UK-based photographer, James D Kelly, was first drawn to photography after rifling through the "boxes and boxes worth of negatives in storage" at his childhood home in London. "It was a very integral part of my growing up to document my surroundings," explains Kelly. "[My family] actively encouraged me to be daring and try new things." An early seaside photo shoot with his older sister, who dreamed being signed to Elite models, sealed his fate as a fashion photographer. "She eventually did get signed from those pictures—although I think it took a few tries."
A fortuitous friendship with London-based designer Matthew Williamson allowed the young photographer to get a foot in the door of the fashion business early in his five-year career. "He's just an amazing talent, who inspires me with his passion, and dedicated working practice. He gave me a lot of opportunity to start shooting fashion, in a world which at the time felt otherwise quite closed."
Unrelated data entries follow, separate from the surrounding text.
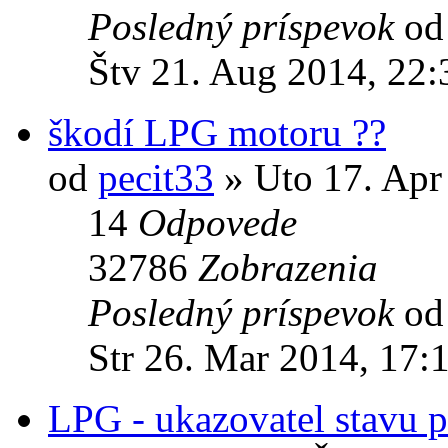
Posledný príspevok
o
Štv 21. Aug 2014, 22:
škodí LPG motoru ??
od
pecit33
» Uto 17. Apr
14
Odpovede
32786
Zobrazenia
Posledný príspevok
o
Str 26. Mar 2014, 17:
LPG - ukazovatel stavu p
At once edgy and classically editorial, Kelly's body of work seems to suggest that the photographer has a preference for moody black and white images with a glamorous, old-Hollywood sensibility. He claims, however, that his best work owes a debt to plain ol' luck. "It's all good and well to know how to light things properly, or have the newest camera," says Kelly. "But what it really comes down to is what actually happens in front of the lens." In that regard Kelly has been lucky indeed, with hundreds of images that seem to have slid off the covers of some mysterious magazine, unattributable to a specific time or place.